木材密度和含水率对其轴向超声波传播速度的影响

doi:10.11707/j.1001-7488.20161015

摘要/Abstract

摘要： [目的] 研究木材密度和含水率对其轴向超声波传播速度的影响及其规律，为木材超声波无损检测技术的应用提供理论依据。[方法] 采用超声波探伤仪Epoch XT对6个树种木材（3种针叶材：杉木、红松和樟子松，3种阔叶材：核桃楸、白桦和蒙古栎）在不同相对湿度环境（20℃，50% RH，65% RH，85% RH和95% RH）达平衡含水率的木材试样轴向声速进行测定，分析木材密度和含水率对其轴向声速的影响，探讨含水率的增加在不同树种木材间引起轴向声速降低量的差异及其原因。[结果] 6个树种木材在同一相对湿度下的平衡含水率存在差异，随着相对湿度增加，不同树种木材之间平衡含水率的差异增大。3种阔叶材的绝干密度均高于3种针叶材，但阔叶材与针叶材之间轴向声速的比较没有发现规律性；对于单一树种木材而言，其绝干密度与轴向声速之间的相关性不显著，决定系数R²均低于0.24；对6个树种木材的绝干密度与轴向声速之间的关系进行统一分析，结果发现木材轴向声速随绝干密度的增加总体上呈降低的变化趋势，但二者之间无显著相关性，决定系数R²仅为0.42。6个树种木材的轴向声速均随含水率的增加呈线性减小的变化趋势，线性回归的决定系数R²均大于0.91；与3种阔叶材相比，3种针叶材之间“单位含水率的轴向声速降低量”的差异程度较小：针叶材中红松与樟子松单位含水率的轴向声速降低量几乎相等，分别为42.6 m·m^-1%^-1和42.4 m·m^-1%^-1，杉木单位含水率的轴向声速降低量最小，为38.1 m·m^-1%^-1；阔叶材中蒙古栎单位含水率的轴向声速降低量最大，为55.4 m·m^-1%^-1，约为白桦（23.1 m·m^-1%^-1）的2.4倍。
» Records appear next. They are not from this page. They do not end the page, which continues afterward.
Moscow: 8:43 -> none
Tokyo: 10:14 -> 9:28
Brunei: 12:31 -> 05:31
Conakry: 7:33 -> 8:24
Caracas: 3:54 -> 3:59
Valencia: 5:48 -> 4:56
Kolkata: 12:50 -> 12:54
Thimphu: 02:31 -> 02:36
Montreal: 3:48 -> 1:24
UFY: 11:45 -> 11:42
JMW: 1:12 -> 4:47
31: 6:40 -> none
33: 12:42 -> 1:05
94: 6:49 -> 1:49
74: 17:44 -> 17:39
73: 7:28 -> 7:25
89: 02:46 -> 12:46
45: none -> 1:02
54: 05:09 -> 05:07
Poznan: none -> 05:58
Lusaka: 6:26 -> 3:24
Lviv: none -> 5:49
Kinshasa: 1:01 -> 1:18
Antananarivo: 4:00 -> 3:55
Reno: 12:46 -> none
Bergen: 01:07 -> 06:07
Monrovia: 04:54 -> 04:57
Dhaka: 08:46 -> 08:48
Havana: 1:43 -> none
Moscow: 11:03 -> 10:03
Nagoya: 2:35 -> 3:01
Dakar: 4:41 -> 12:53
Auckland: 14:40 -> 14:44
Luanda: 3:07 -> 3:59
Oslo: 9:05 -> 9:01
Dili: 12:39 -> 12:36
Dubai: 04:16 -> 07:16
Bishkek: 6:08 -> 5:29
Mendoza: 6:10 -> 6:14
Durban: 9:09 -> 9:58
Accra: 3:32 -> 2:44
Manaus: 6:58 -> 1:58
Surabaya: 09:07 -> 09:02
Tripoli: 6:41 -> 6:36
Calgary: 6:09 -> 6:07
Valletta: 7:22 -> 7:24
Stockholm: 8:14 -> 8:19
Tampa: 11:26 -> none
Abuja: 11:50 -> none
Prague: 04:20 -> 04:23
[结论] 无论是对单一树种木材还是6个树种木材的综合分析，结果均表明，木材绝干密度与其轴向声速之间无显著相关性。超声波沿木材轴向的传播速度不能仅用密度单一因子来预测，其在很大程度上还取决于木材的组织构造特点，如管胞、导管和木纤维的长度以及木射线比率等。在纤维饱和点以下，6个树种木材的轴向声速均随含水率的增加呈线性减小的变化趋势。吸着水增多使得木材细胞壁实质的声阻增加是引起木材轴向声速与含水率呈负相关的原因。此外，木材组织构造与细胞类型的差异、抽提物含量的高低、侵填体的有无以及木射线比率等均可能是引起不同树种木材之间“单位含水率的轴向声速降低量”存在差异的原因。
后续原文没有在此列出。